IIRC the issue stems from the typing the three-address code. Dalvik reuses registers for different types (as does the JVM). If you simply assign one TAC-local per register/stack location and then try to reassign types to them, most of the locals would be java.lang.Object and instance method calls would be invalid. Soot therefore has a local splitter pass that tries to separate locals such that precise types can be assigned.
Now, the type assigner can try to infer all the types. Often, this just finds a valid typing and everything is good.

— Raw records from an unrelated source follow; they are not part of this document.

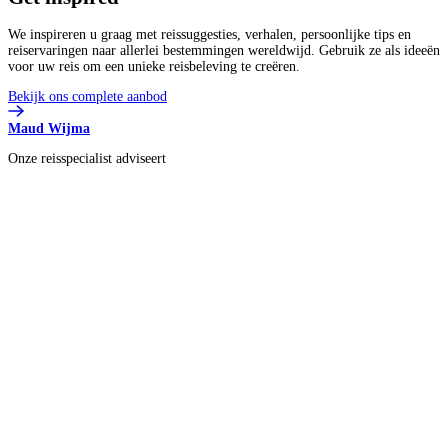
We inspireren u graag met reissuggesties, verhalen, persoonlijke tips en
reiservaringen naar allerlei bestemmingen wereldwijd. Gebruik ze als ideeën
voor uw reis om een unieke reisbeleving te creëren.
Bekijk ons complete aanbod
Maud Wijma
Onze reisspecialist adviseert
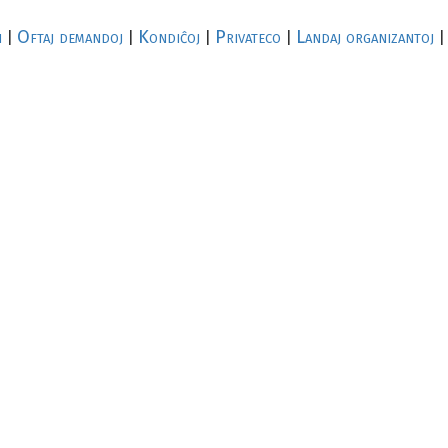
i
Oftaj demandoj
Kondiĉoj
Privateco
Landaj organizantoj
|
|
|
|
|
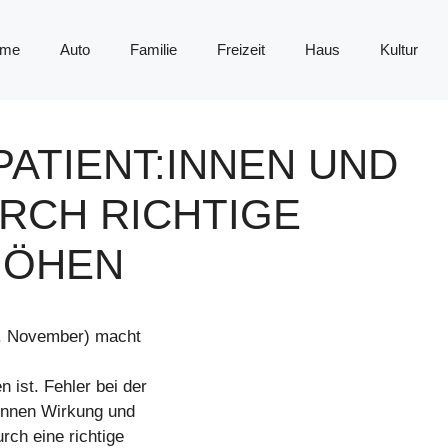
me
Auto
Familie
Freizeit
Haus
Kultur
PATIENT:INNEN UND
URCH RICHTIGE
HÖHEN
9. November) macht
 ist. Fehler bei der
önnen Wirkung und
urch eine richtige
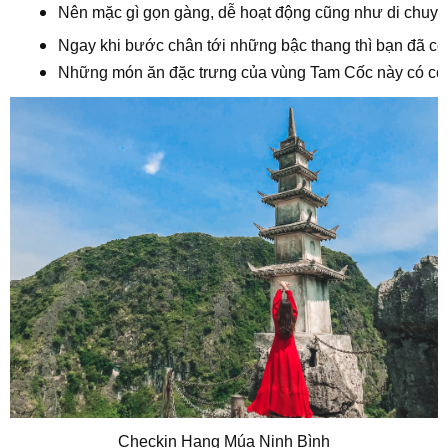
Nên mặc gì gọn gàng, dễ hoạt động cũng như di chuyể
Ngay khi bước chân tới những bậc thang thì bạn đã có t
Những món ăn đặc trưng của vùng Tam Cốc này có cơm 
Checkin Hang Múa Ninh Bình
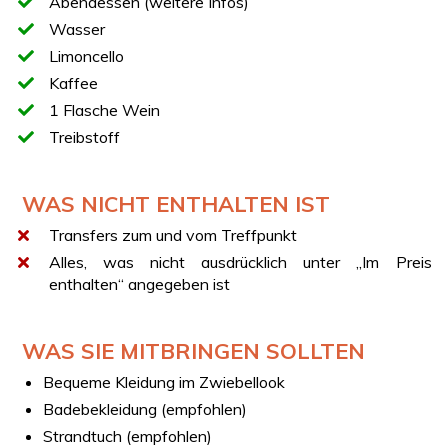
Abendessen (weitere Infos)
DEIN BOOT
Wasser
Azimut 43 Vintage
Limoncello
Länge: 14,3 m
Kaffee
Breite: 4,6 m
1 Flasche Wein
2 Badezimmer
Treibstoff
APERITIF
Der Aperitif umfasst alkoholische und alkoholfreie
WAS NICHT ENTHALTEN IST
Getränke, begleitet von drei köstlichen Fingerfoods. Zu
den alkoholischen Getränken gehört ein Schaumwein
Transfers zum und vom Treffpunkt
aus Pecorino oder Falanghina Brut.
Alles, was nicht ausdrücklich unter „Im Preis
enthalten“ angegeben ist
ABENDESSEN
Das Erlebnis beinhaltet ein exklusives Abendessen an
Bord mit Gerichten, die vom Koch zubereitet werden:
WAS SIE MITBRINGEN SOLLTEN
Thunfisch- und Fisch-Tatar mit Büffel-Burrata und
Avocado
,
Linguine oder Risotto mit
Bequeme Kleidung im Zwiebellook
Venusmuscheln, Zucchini und Kirschtomaten
sowie
Badebekleidung (empfohlen)
Dessert
.
Strandtuch (empfohlen)
Dazu gibt es eine Flasche Wein, aromatischen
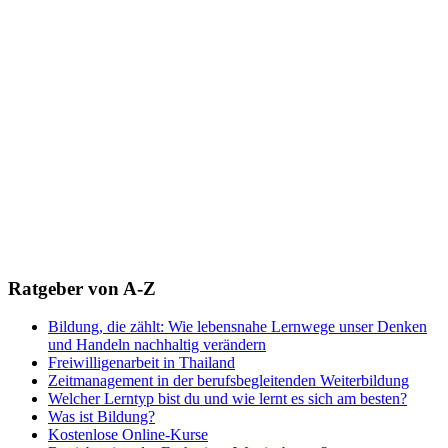
Ratgeber von A-Z
Bildung, die zählt: Wie lebensnahe Lernwege unser Denken
und Handeln nachhaltig verändern
Freiwilligenarbeit in Thailand
Zeitmanagement in der berufsbegleitenden Weiterbildung
Welcher Lerntyp bist du und wie lernt es sich am besten?
Was ist Bildung?
Kostenlose Online-Kurse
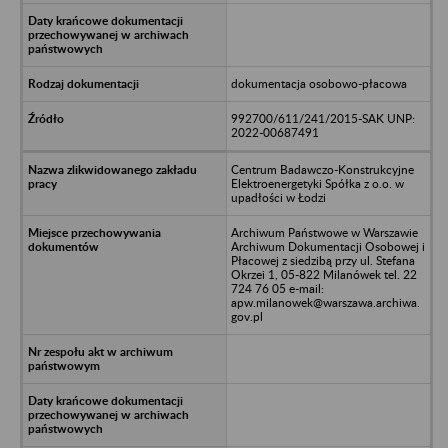
dokumentacja osobowo-płacowa
992700/611/241/2015-SAK UNP:
2022-00687491
Centrum Badawczo-Konstrukcyjne
Elektroenergetyki Spółka z o.o. w
upadłości w Łodzi
Archiwum Państwowe w Warszawie
Archiwum Dokumentacji Osobowej i
Płacowej z siedzibą przy ul. Stefana
Okrzei 1, 05-822 Milanówek tel. 22
724 76 05 e-mail:
apw.milanowek@warszawa.archiwa.
gov.pl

However, there is a special case with the specialization of types.
Consider following example:
List lst;
if ... {
lst = new ArrayList();
} else {
lst = new LinkedList();
}
lst.add(...);
For a valid type assignment, we do need a local with the concrete type to call the <init> method on it as well as a local with the supertype for the add call after the branches. In such cases, the IR will look like:
r2: List
r1 = new ArrayList;
r2 = r1
r1.<init>()
goto ...
r3 = new LinkedList;
r2 = r3
r3.<init>
r2.add(...)
And as you can see, you now have aliases in the TAC without aliases in the Java code.
If you look at the TAC for your example:
r6 = new java.util.ArrayList;
r3 = r6;
specialinvoke r6.<java.util.ArrayList: void <init>()>();
$r2 = virtualinvoke r0.<com.example.myapplication.MainActivity: java.lang.String source()>();
interfaceinvoke r6.<java.util.List: boolean add(java.lang.Object)>($r2);
virtualinvoke r0.<com.example.myapplication.MainActivity: void sink(java.util.List)>(r6);
// skipping some irrelevant lines
label4:
virtualinvoke r0.<com.example.myapplication.MainActivity: void sink(java.util.List)>(r3);
you can see the exact same pattern with an alias.
Section 3.3 of the paper Efficient Local Type Inference also talks about this case. As far as I know, Soot still uses the algorithm described in the paper.
@t1mlange This still doesn't explain why the leak is missed. The alias analysis should derive a taint on $r3 from the taint on $r6 at the line r3 = r6. It would make sense to debug into this case.
The fact that the reported leaks depend on whether seemingly irrelevant lines are present or not reminds me of the overly broad check in the strong propagation rule that we fixed a while ago (c8c789d05ec45cf556cac802759b0063f8b11213). The version used by @draftyfrog is newer, though.
@StevenArzt the 2 leaks are found with flow-sensitive aliasing strategy but aren't with --aliasalgo NONE. Haven't looked into the lazy strategy.
For whatever reason, the last line causes the local splitter/type assigner to produce the alias. Without the last line, there is no alias and therefore, the leaks are found regardless of the alias analysis.
I haven't seen the --aliasalgo NONE option. Not finding aliases when there is no aliasing strategy enabled makes perfect sense.